163 states voted in favor. Only five states – Israel, the United States, Micronesia, Nauru and the Marshall Islands – voted against the draft resolution, while Australia, Rwanda and eight others abstained. Canada, which typically votes alongside Israel in such resolutions, stood with the majority.
The resolution emphasized “the right of the Palestinian people to self-determination, including the right to their independent State of Palestine” and “stressed the urgency of achieving without delay an end to the Israeli occupation that began in 1967 and a just, lasting and comprehensive peace settlement between the Palestinian and Israeli sides,” based on a two-state solution.

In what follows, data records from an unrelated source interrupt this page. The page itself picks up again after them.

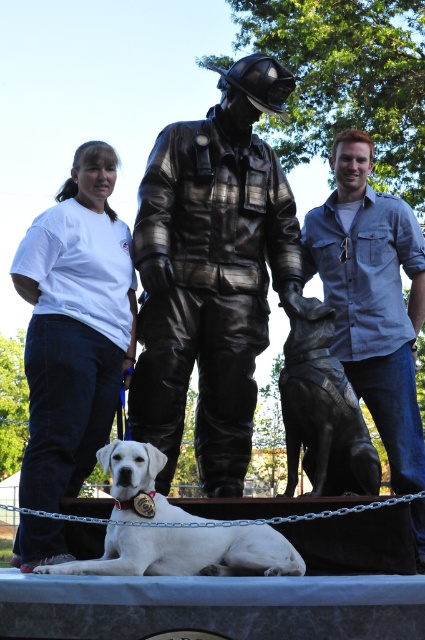 Question: Which of the following is the closest to the observer?

Choices:
 (A) shiny black dog at center
 (B) white fur dog at lower center

Answer: (B)

Question: Considering the relative positions of bronze statue of firefighter at center and blue denim shirt at right in the image provided, where is bronze statue of firefighter at center located with respect to blue denim shirt at right?

Choices:
 (A) below
 (B) above

Answer: (B)

Question: Which point is farther from the camera taking this photo?

Choices:
 (A) (254, 536)
 (B) (317, 368)
 (C) (359, 372)

Answer: (C)

Question: Does bronze statue of firefighter at center have a larger size compared to white fur dog at lower center?

Choices:
 (A) no
 (B) yes

Answer: (B)

Question: Can you confirm if bronze statue of firefighter at center is wider than white cotton shirt at left?

Choices:
 (A) yes
 (B) no

Answer: (A)

Question: Which object is farther from the camera taking this photo?

Choices:
 (A) shiny black dog at center
 (B) blue denim shirt at right
 (C) white cotton shirt at left
 (D) bronze statue of firefighter at center

Answer: (D) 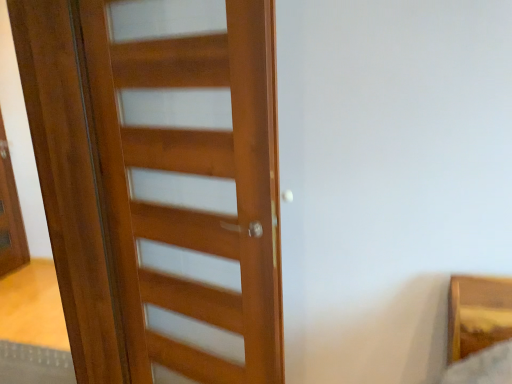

It is part of a large package of 20 pro-Palestinian resolutions that are passed by the General Assembly every year, which the Israeli Mission to the UN has long claimed proves the bias of the international forum.
Last year, Canada voted in favor of a nearly identical resolution, with its envoy justifying the move as a response to US Secretary of State Mike Pompeo’s decision to repudiate a State Department legal opinion that deemed Israeli settlements to be illegal. In previous years, Canada had voted alongside Israel, but refusing to do so for a second straight year indicated that the vote was a principled stand.
“Canada’s vote today is a reflection of our longstanding commitment to the right of self-determination for both Israelis and Palestinians,” Canadian envoy Bob Rae said in an address to the General Assembly, noting the draft’s support for a two-state solution.
Palestinian Authority Foreign Minister Riyad al-Maliki praised the vote, calling it “a natural response from the international community to the Israeli occupation’s violations, as well as a response to the US Secretary of State Mike Pompeo’s visit to the colonial Israeli settlements.”
Pompeo visited a winery near the settlement of Psagot on Thursday, the first such visit by a top US diplomat. There, he announced new US guidelines requiring all US exports from Israeli controlled areas of the West Bank to be labeled as “made in Israel,” in a reversal of decades-old policy that differentiated between both sides of the Green Line.